Often referred to as the leading marine artist of the 19th century, William Leopold Wyllie was, and indeed remains, immensely popular with collectors. He was a great admirer of Whistler and Turner and sought to evoke a similar sense of atmosphere through sensitive observation of light and weather conditions. He was also extremely engaged with his subject matter at an academic level, having studied the history of ship building alongside his artistic training at the Royal Academy Schools, in order to better inform his paintings.
This painting is a large, exceptional example, combining to great effect the elements that ensure his work has such great and enduring appeal. The Royal Standard is raised high, denoting an occasion of significance, and the iconic Forth Rail Bridge, visible in the background, places us in the Firth of Forth. The choppy green waves are meticulously described and we, the viewer, appear to look back from the stern of a ship observing a fleet of battleships follow in our wake.
On this evidence it can be confidently posited that this work depicts one of naval history’s most significant events: the review of the Grand Fleet in the Firth of Forth after the Armistice, 1918. The largest gathering of warships at any point in history before or since, the Royal Navy ensured that defeat of the enemy was total by insisting on the complete capitulation and interment of the German Fleet. It likely shows the moment when the Grand Fleet (370 warships, including 33 battleships and 90,000 men, with the Sixth Battle Squadron, comprising USN battleships, and some French cruisers) processed to meet the German units (9 battleships, 5 battlecruisers, 7 light cruisers and 49 destroyers), escorting them to temporary anchorage 40 miles east of the Isle of May before their removal to Scapa Flow, Orkney.

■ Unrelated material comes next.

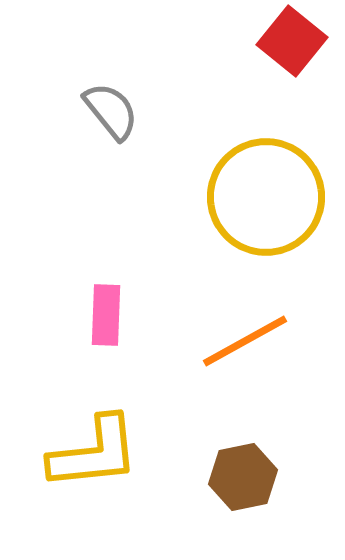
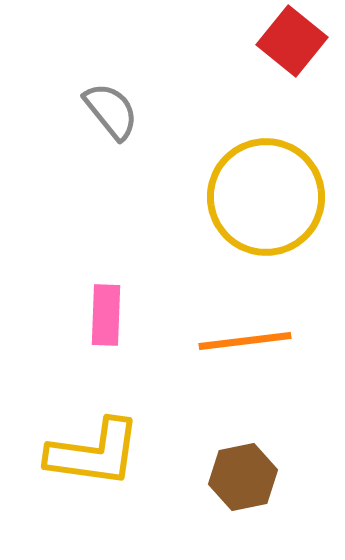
orange line: rotated 22 degrees clockwise
yellow L-shape: rotated 14 degrees clockwise
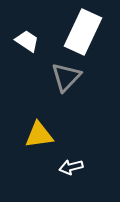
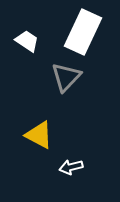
yellow triangle: rotated 36 degrees clockwise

A fascinating and extremely versatile artist, William Wauer was a member of the German avant-garde in the early 1900s. Enjoying a significant and varied career, there were few areas of the arts that Wauer had not turned his talents to before he was ultimately branded “degenerate” by the Nazis and banned from practising art in 1933.
Born and educated in Dresden, Wauer launched himself into his artistic training with vigour, enrolling at the Dresden Academy before transferring to Berlin and Munich. A passion for travel developed and he spent the last years of the 1880s traversing the globe; living for periods in San Francisco, New York, Vienna, Rome and Leipzig. His creative undertakings during this period were as multitudinous as his addresses and he worked variously as a publisher, editor, advertiser, illustrator and art critic.
Theatre, film and, of course, sculpture were Wauer’s main focus from the 1900s onwards and remain his predominant legacy. It was in the capacity of theatre director that he first became associated with the art group Der Sturm (The Storm). The movement took its name from the magazine founded by Herwath Walden, the purpose of which was to champion and affiliate radical Modern artists from across Europe. Fellow members included Schlemmer, Chagall, Kandinsky and Klee; artists encompassing diverse experimental movements including Cubism, Dadaism, Surrealism and Futurism.
Wauer’s sculpture is a stylistic product of his immersion in this highly creative melting pot. Characterised by forms at once fluid and angular, his work evokes a sense of movement and rhythm which is arguably more expressive than the work of his Futurist counterparts to whom he can logically be compared. In the work offered here for sale, Wauer subverts a traditional contrapposto standing nude figure, maintaining an organic sensuality despite the Modernist allusions to mechanisation of the human form.